Of course, the idea for a group video app isn’t novel. Studio shares some similarities with other video apps from years past, like the video texting app Glide which once topped Instagram for a time. The concept is also reminiscent of Flashtape, the video texting app from the creators of YOLO, but lengthens the supported video time frame from 1 second to 10 as a differentiator.
Still, top social app BeReal wasn’t entirely novel either — it’s very much inspired by an older social app, FrontBack. It simply introduced the dual camera concept to a new generation of users, and has now grown to reach 46 million global installs and a top 10 position on the App Store in over a dozen countries.
GV’s Siegler, who returned to seed investing around a year and a half ago, says he’s interested in the potential for new social apps catering to a younger audience.

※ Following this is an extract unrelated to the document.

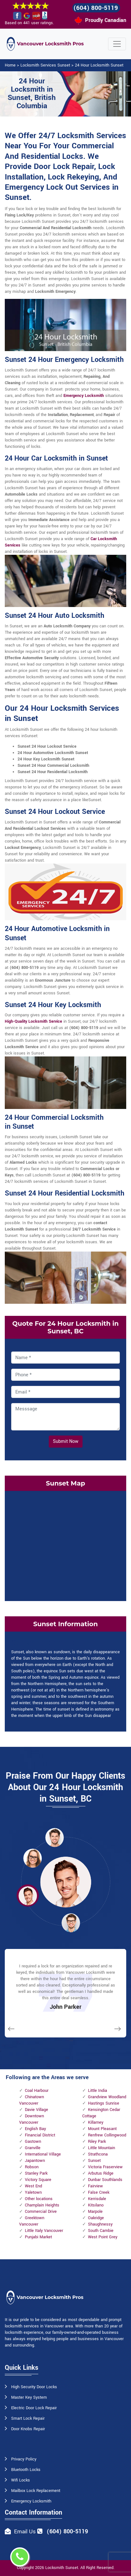 This screenshot has height=2576, width=131. What do you see at coordinates (33, 2141) in the screenshot?
I see `Gastown` at bounding box center [33, 2141].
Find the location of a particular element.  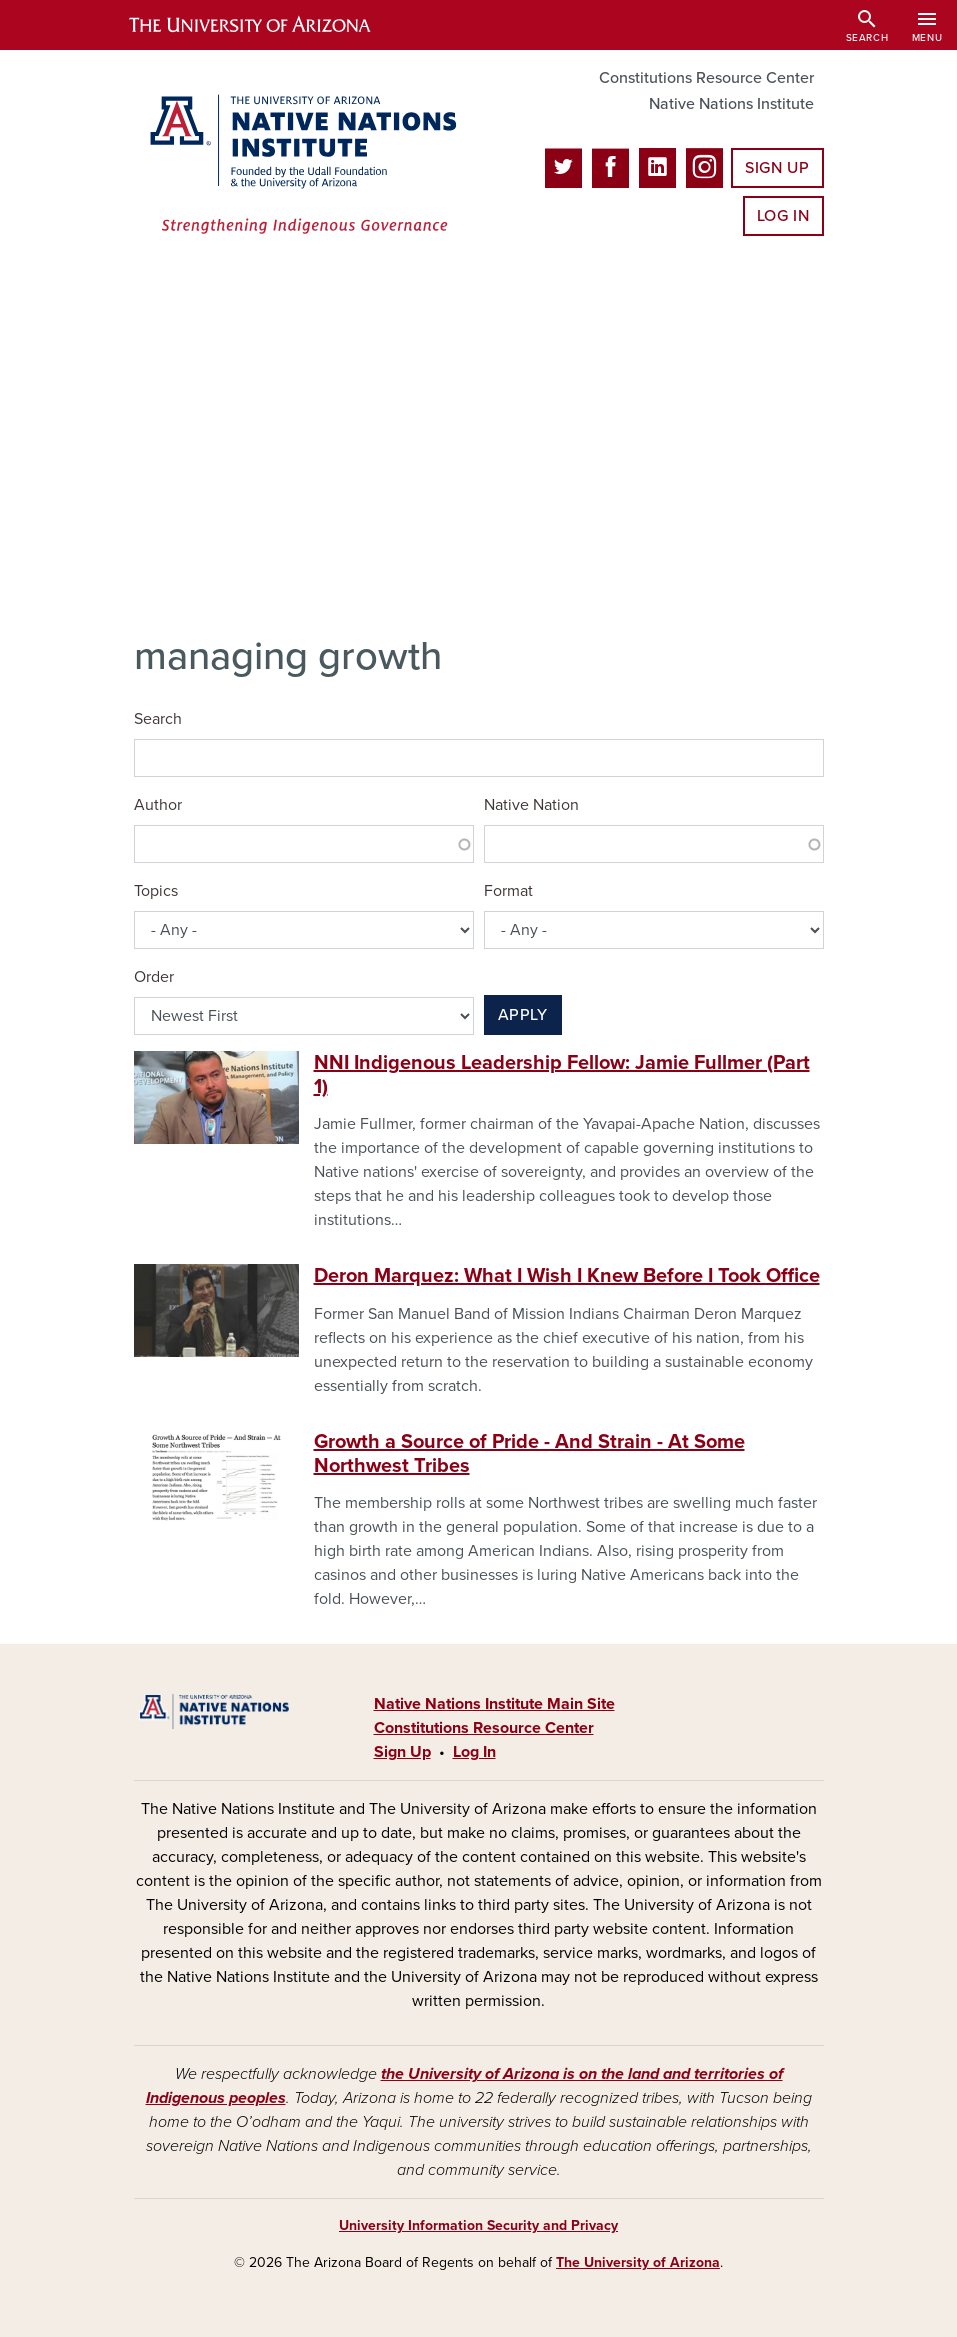 Apply is located at coordinates (523, 1015).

“With what’s going on with the large companies…it does feel like there’s this time of — if it’s not a full-on changing of the guard, it feels like people are at least opening up again to trying new things,” he explains. “There’s been this lingering feeling that these [larger social] networks are getting up there in age. The demographics have shifted — and young people are looking for what’s next and are trying different types of networks.”
Image Credits: Studio co-founders
He believes Studio’s team is looking to build more slowly and methodically to capture its audience, instead of trying to blow up overnight as a viral sensation, as many social apps now do today on TikTok.
“There’s going to be a lot of micro-pivots along the way and, listening to their user base about what it is that they actually want to build,” he notes.
New York-based Studio is a team of three co-founders, including Aditya Mohile (previously of Facebook) and Chris Chao, in addition to Hidalgo, as well as two interns. It’s currently hiring a founding designer and founding engineer.
Other investors include Mercury Fund, Pareto Holdings, and various angels such as Cockroach Labs CEO and cofounder Spencer Kimball, Gumroad CEO and cofounder Sahil Lavingia, Behance CEO and cofounder Scott Belsky, Anchor cofounder Mike Mignano, Square founding designer Robert Andersen, Yummy CEO and cofounder Vicente Zavarce, Kevin Carter, Brat CEO and cofounder Darren Lachtman, and the Black Angel Group.